Risible o no, la mayor traición que vivió Lucas la vivió bajo la sombra de sus propias manos. Un buen día, sin importar todas las señales de alerta que había recibido, despertó sin cabeza. Su cuerpo, que es lo suficientemente maravilloso como para comunicar los mensajes del alma, fue la primera víctima de los síntomas. Dolor de cabeza crónico, incapacidad de ver la luz del sol con los ojos, significativa pérdida de sensibilidad, pesadez en las extremidades. En fin, una suerte de hechos que anunciaban la llegada de algo terrible.

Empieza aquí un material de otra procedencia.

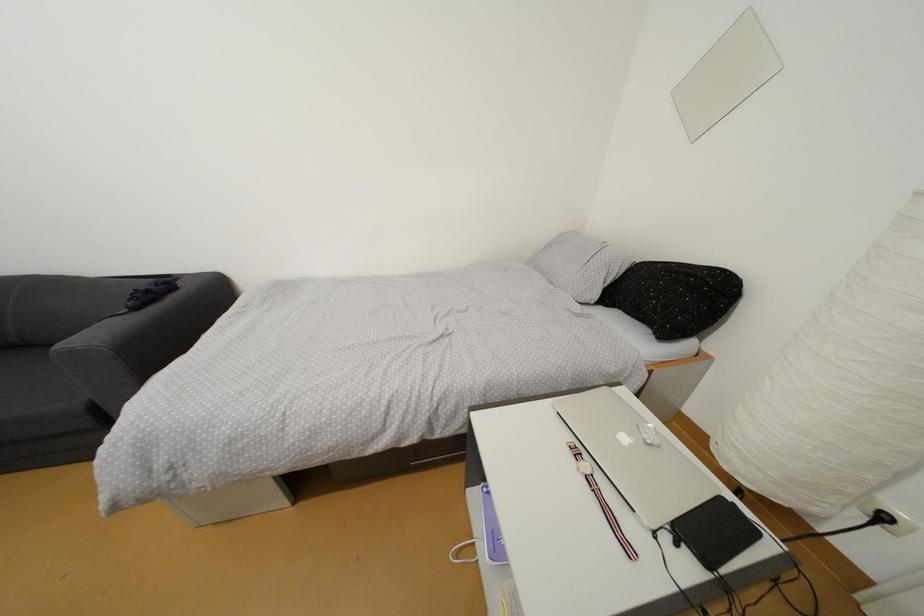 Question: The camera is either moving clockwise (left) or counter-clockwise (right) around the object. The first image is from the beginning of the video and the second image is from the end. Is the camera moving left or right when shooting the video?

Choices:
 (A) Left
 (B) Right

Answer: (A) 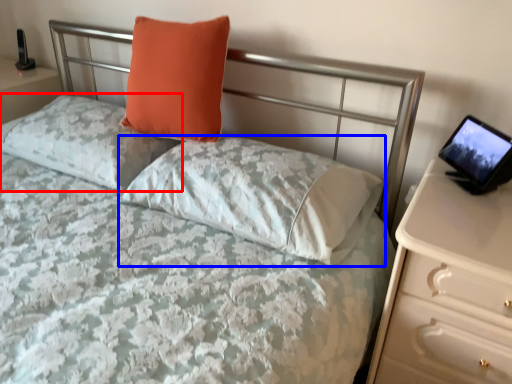 Question: Among these objects, which one is nearest to the camera, pillow (highlighted by a red box) or pillow (highlighted by a blue box)?

Choices:
 (A) pillow
 (B) pillow

Answer: (B) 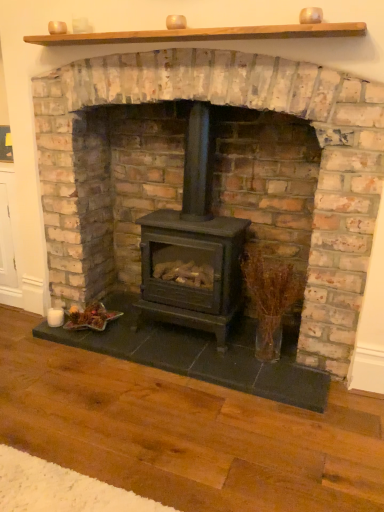 I want to click on vacant area located to the right-hand side of translucent glass vase at right, so click(x=302, y=365). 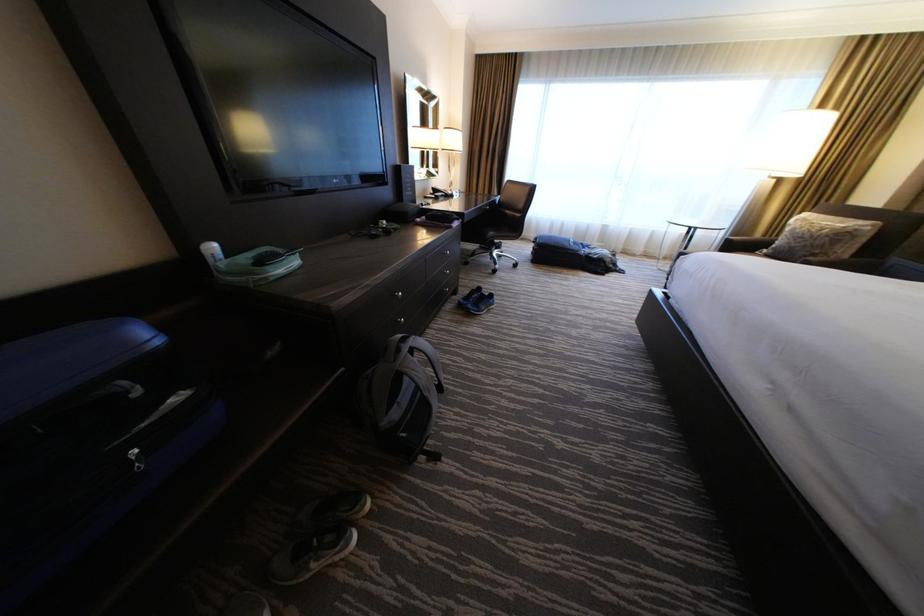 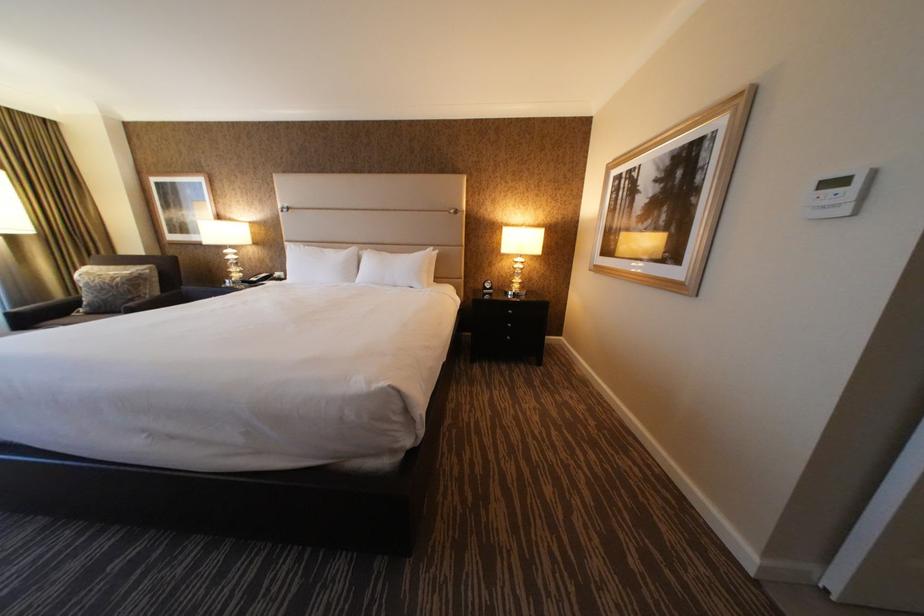 First-person continuous shooting, in which direction is the camera rotating?

The camera rotated toward right-down. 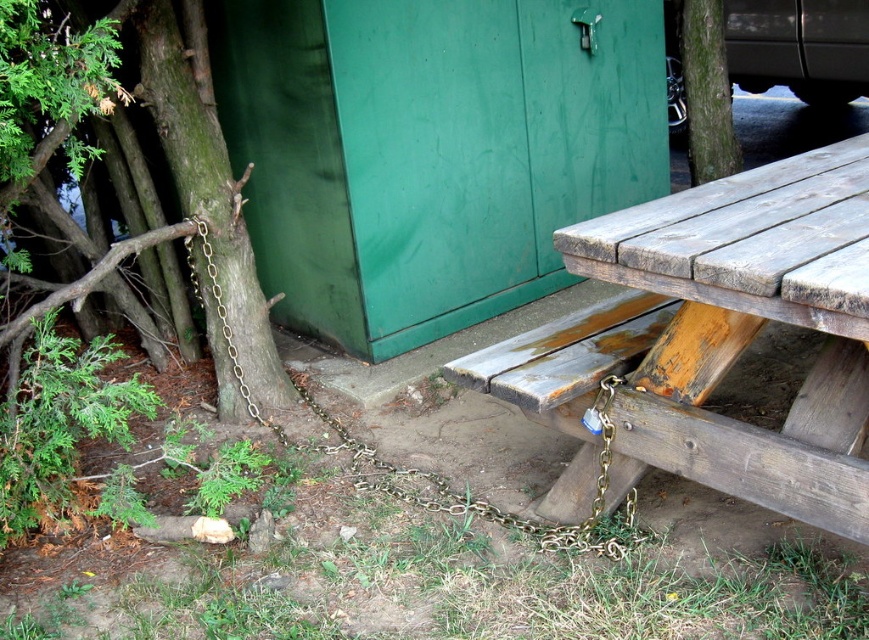 You are standing at the center of the image. Which direction should you move to reach the green rough bark tree at left?

You should move to the left to reach the green rough bark tree at left since it is located at the left side of the image.

You are standing at the picnic table and want to walk towards the green shed doors. Which direction should you walk relative to the point at coordinates point (706,92)?

The point (706,92) corresponds to the green rough bark tree at upper right. Since the shed is in the background and the tree is at the upper right, walking away from the point (706,92) would lead you towards the shed doors.

You are a park visitor who wants to reach the picnic table but notices the gold chain at lower left is locked. To determine if you can approach the picnic table from the direction of the green rough bark tree at upper right, which object is higher in the image?

The green rough bark tree at upper right is located above the gold chain at lower left, so you can approach the picnic table from the direction of the green rough bark tree at upper right because it is higher up in the image. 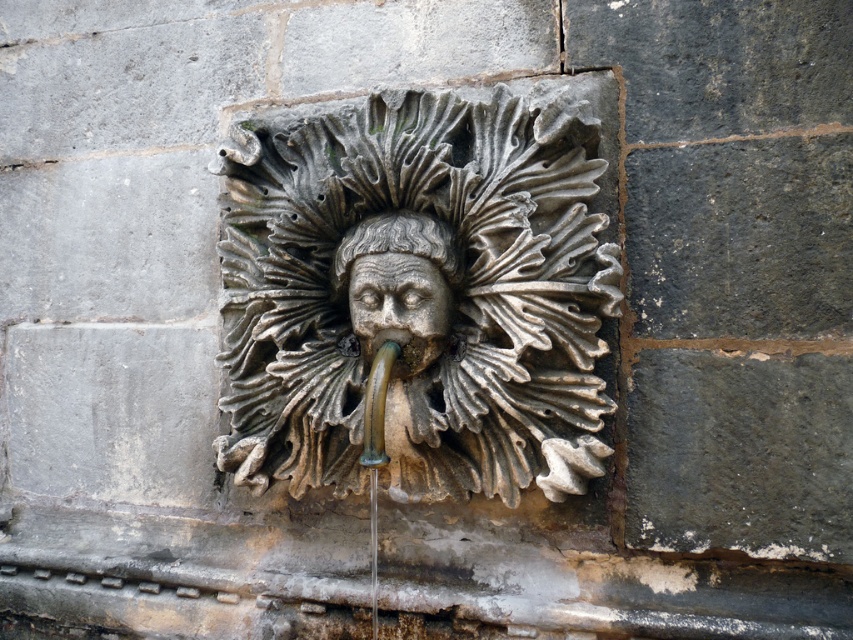 Question: Among these objects, which one is farthest from the camera?

Choices:
 (A) gray stone mask at center
 (B) gray stone face at center

Answer: (B)

Question: Is gray stone mask at center positioned at the back of gray stone face at center?

Choices:
 (A) no
 (B) yes

Answer: (A)

Question: Is gray stone mask at center to the left of gray stone face at center from the viewer's perspective?

Choices:
 (A) yes
 (B) no

Answer: (A)

Question: Which of the following is the closest to the observer?

Choices:
 (A) (376, 348)
 (B) (233, 344)

Answer: (A)

Question: Can you confirm if gray stone mask at center is positioned below gray stone face at center?

Choices:
 (A) no
 (B) yes

Answer: (A) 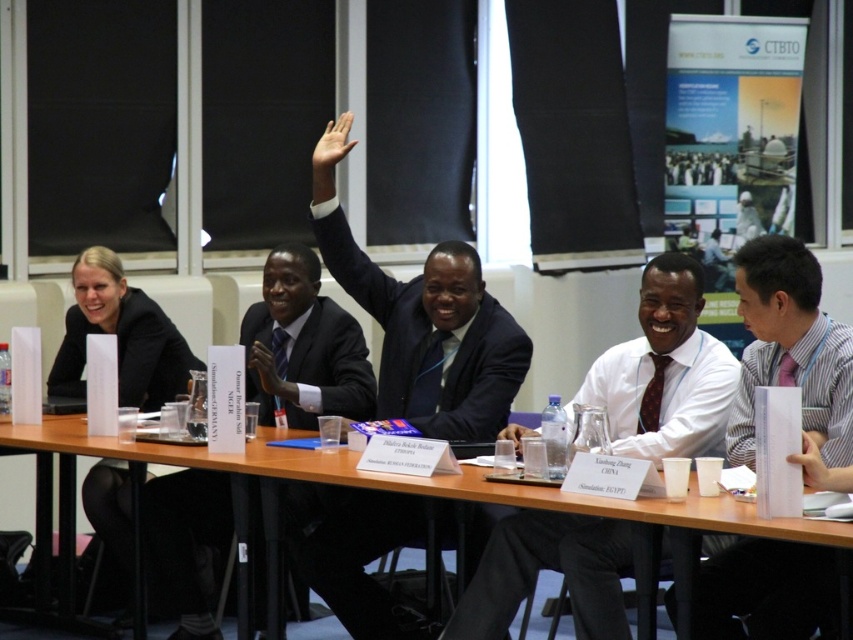 Is dark blue suit at center below brown wooden table at center?

No, dark blue suit at center is not below brown wooden table at center.

How far apart are dark blue suit at center and brown wooden table at center?

dark blue suit at center is 28.07 inches away from brown wooden table at center.

Is point (442, 387) positioned in front of point (206, 467)?

No.

Where is `dark blue suit at center`? dark blue suit at center is located at coordinates (430, 332).

Who is lower down, matte white hand at upper center or smooth skin hand at upper right?

Positioned lower is smooth skin hand at upper right.

Can you confirm if matte white hand at upper center is positioned above smooth skin hand at upper right?

Yes, matte white hand at upper center is above smooth skin hand at upper right.

Does point (344, 124) come behind point (842, 488)?

Yes, point (344, 124) is farther from viewer.

Identify the location of matte white hand at upper center. This screenshot has height=640, width=853. (332, 147).

Is dark blue suit at center further to camera compared to matte white hand at upper center?

Yes, it is.

Does dark blue suit at center have a lesser height compared to matte white hand at upper center?

No.

This screenshot has height=640, width=853. In order to click on dark blue suit at center in this screenshot , I will do `click(430, 332)`. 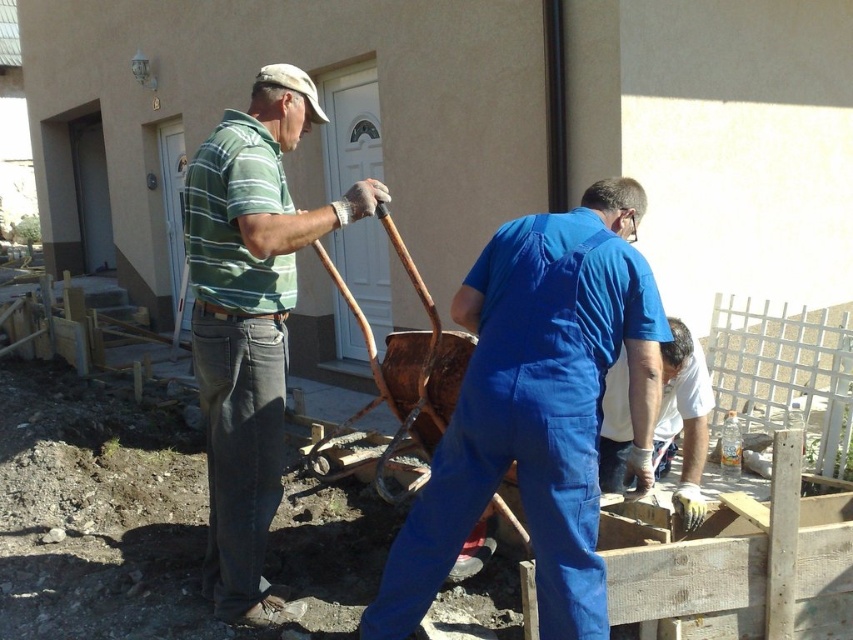 Question: Which point is farther from the camera taking this photo?

Choices:
 (A) (584, 547)
 (B) (660, 432)

Answer: (B)

Question: From the image, what is the correct spatial relationship of green striped shirt at center in relation to white matte gloves at lower right?

Choices:
 (A) left
 (B) right

Answer: (A)

Question: Is green striped shirt at center to the right of white matte gloves at lower right from the viewer's perspective?

Choices:
 (A) no
 (B) yes

Answer: (A)

Question: Is green striped shirt at center positioned behind white matte gloves at lower right?

Choices:
 (A) yes
 (B) no

Answer: (B)

Question: Based on their relative distances, which object is nearer to the white matte gloves at lower right?

Choices:
 (A) blue coveralls at center
 (B) green striped shirt at center

Answer: (A)

Question: Which point is farther to the camera?

Choices:
 (A) (247, 289)
 (B) (437, 589)
 (C) (672, 355)

Answer: (C) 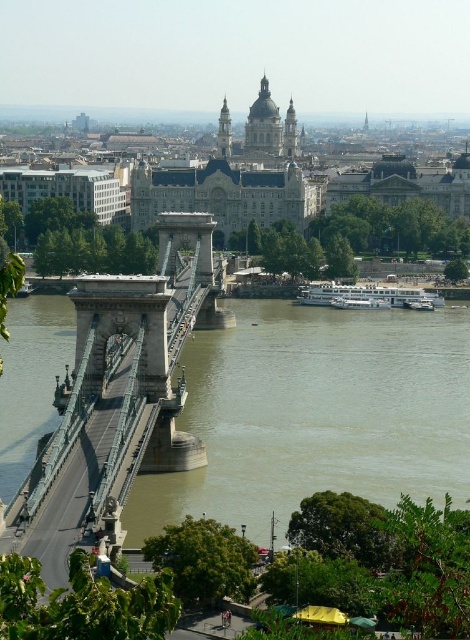 Who is more forward, (234,522) or (106,310)?

Point (234,522)

Does green stone bridge at center have a lesser height compared to green metallic suspension bridge at center?

Correct, green stone bridge at center is not as tall as green metallic suspension bridge at center.

Is point (63, 301) farther from camera compared to point (39, 529)?

That is True.

This screenshot has height=640, width=470. I want to click on green stone bridge at center, so click(x=316, y=413).

Based on the photo, can you confirm if green stone bridge at center is positioned to the left of golden stone tower at upper center?

In fact, green stone bridge at center is to the right of golden stone tower at upper center.

Which is behind, point (381, 394) or point (284, 124)?

The point (284, 124) is behind.

Locate an element on the screen. This screenshot has height=640, width=470. green stone bridge at center is located at coordinates (316, 413).

Between green metallic suspension bridge at center and golden stone tower at upper center, which one is positioned higher?

golden stone tower at upper center

Image resolution: width=470 pixels, height=640 pixels. What are the coordinates of `green metallic suspension bridge at center` in the screenshot? It's located at (118, 397).

This screenshot has width=470, height=640. Identify the location of green metallic suspension bridge at center. (118, 397). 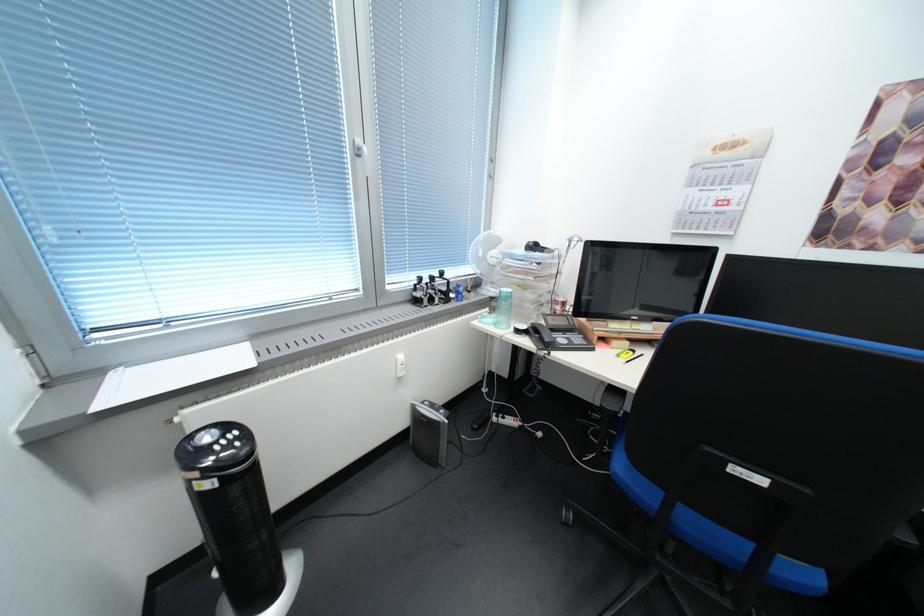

Lucas, que en ese momento era menos hombre que antes, obvió estos hechos. Los disfrazó de otra cosa. Quizá la edad, pensó. Quizá el clima, sino. De cualquier manera, Lucas tenía algo de razón en su evasión: justo se cumplía un año del día en que él, finalmente, logró salir de la húmeda esquina del Dolor en el que él había habitado un buen número de años. Así sucedió que despertó en su habitación, aún sin abrir los ojos, con la impresión de que algo había sucedido. La luz de las ventanas no lo sofocaba. El aire ligero de la mañana ya no le parecía un invasor. Sus piernas, como ausentes. A las personas que pierden la cabeza, se les reconoce muy fácil. En vez de la estrúctura de huesos y piel, poseen un contorno oscuro que delimita un vacío. Según se dice, todas las funciones naturales de la cabeza se pierden; y, en su lugar, se instauran los recuerdos de las mismas que ellos han guardado en su alma. Por eso es que a Lucas le tocó lidiar con un sentido de la vista que oscilaba, violentamente, entre su infancia y los inicios de su juventud. Su boca sólo sabía reconocer un reducido número de sabores: todos ellos relacionados con aquellos días. Lo mismo con su olfato. Y, lo peor de todo, sus pensamientos: Lucas vivía atormentado con un selecto grupo de recuerdos de su corta —no así, menos dolorosos— vida. Se sintió morir. No veía esperanzas. Todo está en envuelto en una inmensa oscuridad. Así me lo dijo cuando concertamos un café en mi bar favorito. Le dije que no tuviera verguenza conmigo. Se podía quitar las gafas y la bufanda. Yo sabía de esto. Sabía lo difícil que era. Dice él que el recuerdo de una efímera sonrisa apareció en sus no-ojos, su no-boca y sus no-pensamientos, cuando le dije que, el suyo, era un caso maravilloso. No es siempre que el hombre tiene la maravillosa oportunidad de crecer una nueva cabeza.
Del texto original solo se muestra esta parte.